Keynote: Making a difference in user search experience
Abstract: The advancement of wearable and IoT devices along with AI-based technologies have widened the breadth of human activities that can be digitised from the physical world, leading society towards seamless integration with cyberspace. Although this direction is familiar to the research community in the Infosphere, it also poses promising research opportunities. In this talk, I will discuss six aspects that are, in my opinion, closely related to each other to advance Human Information Interaction. They include 1) complex problem solving, 2) Knowledge-Information-Data (KID) space, 3) advanced human-agent interaction, 4) diverse enabling technologies, 5) smart devices, and 6) FAccT. I hope they offer seeds for the discussion of future research directions in personalised search.
Evangelos Kanoulas
Evangelos Kanoulas (https://staff.fnwi.uva.nl/e.kanoulas/) is a professor of computer science at the University of Amsterdam, leading the Information Retrieval Lab (https://irlab.science.uva.nl/) at the Informatics Institute. His research focuses on developing evaluation methods and algorithms for search and recommendation. He has always been an advocate of bridging the system-oriented consideration of search engines with the human-oriented perspective. On this basis, he was one of the organizers of the TREC Session and the TREC Tasks tracks. He has also participated in the coordination of the TREC Million Query, the TREC Common Core, and the CLEF e-Health tracks. Currently, he is leading a team of 7 Ph.D. students and 3 postdocs with a focus on the evaluation and development of algorithms for conversational search, funded by the Dutch Research Council and the European Commission. His research has been published at top IR venues such as SIGIR, CIKM, KDD, WWW, WSDM, and TOIS. He is a member of the Ellis society (https://ellis.eu/), and a co-founder of Ellogon AI (https://ellogon.ai/), a company that focuses on personalizing immunotherapy with the power of big and rich data and innovative AI algorithms.

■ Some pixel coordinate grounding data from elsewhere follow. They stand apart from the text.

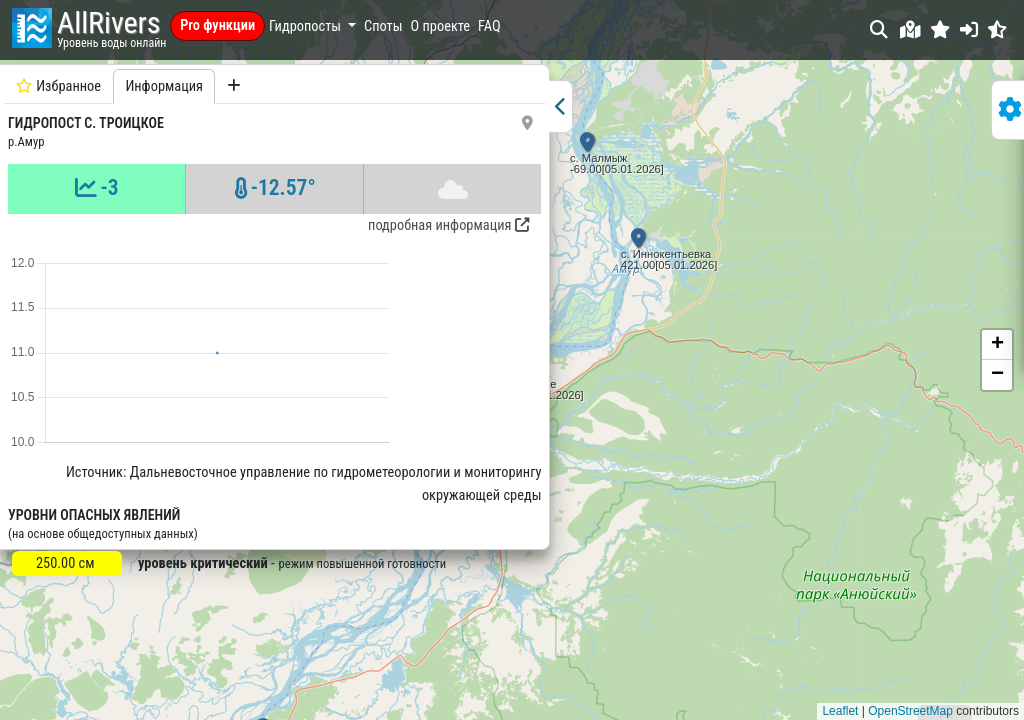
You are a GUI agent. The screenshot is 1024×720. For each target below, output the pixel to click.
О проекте (441, 26)
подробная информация (298, 225)
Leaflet (840, 711)
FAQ (489, 26)
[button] (940, 29)
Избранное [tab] (58, 86)
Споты (383, 26)
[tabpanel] (199, 385)
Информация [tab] (164, 86)
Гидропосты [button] (306, 26)
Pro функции (217, 25)
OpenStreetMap (910, 711)
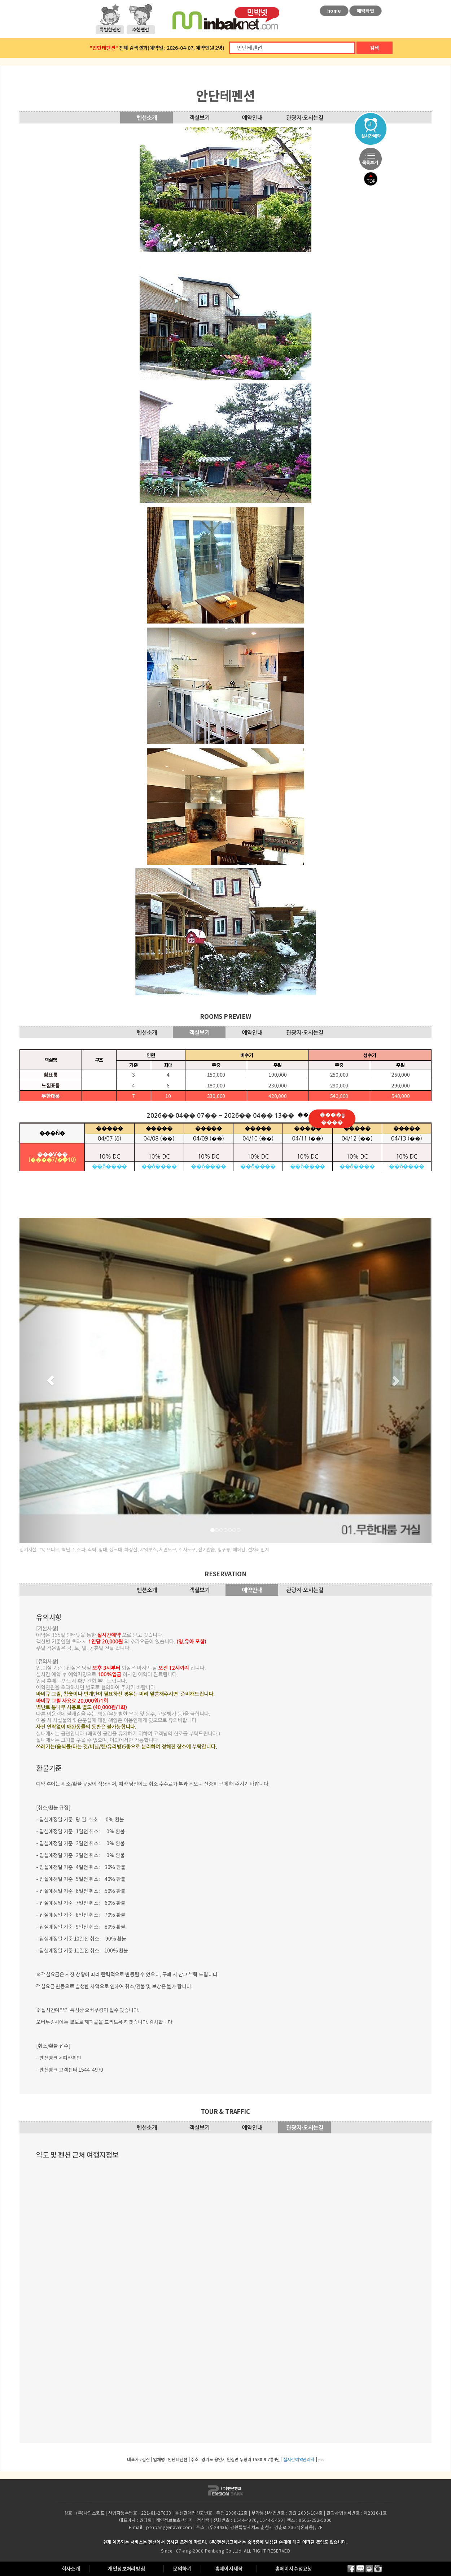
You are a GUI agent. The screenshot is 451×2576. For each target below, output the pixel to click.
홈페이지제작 (229, 2568)
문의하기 (182, 2568)
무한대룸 (50, 1095)
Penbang (214, 2550)
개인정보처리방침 (126, 2568)
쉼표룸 (50, 1074)
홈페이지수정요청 (293, 2568)
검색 (374, 47)
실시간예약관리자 (298, 2459)
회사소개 (71, 2568)
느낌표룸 (50, 1085)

Keynote: From sessions to conversations and back again
Abstract: Search personalization is a topic that has been studied in the past by researchers with access to online evaluation infrastructures. Research on the topic was hindered by the lack of available test collections. In this talk I will discuss (a) session-based personalization and the expectation one should have from a search engine that can converse with users to first profile them and then personalize the response, (b) efforts made to construct test collections that support session-based personalization, including the Session, Tasks, Dynamic, and Conversational tracks at TREC, and the challenges they faced, and (c) simulations that meet these challenges and allow the further development of search engines.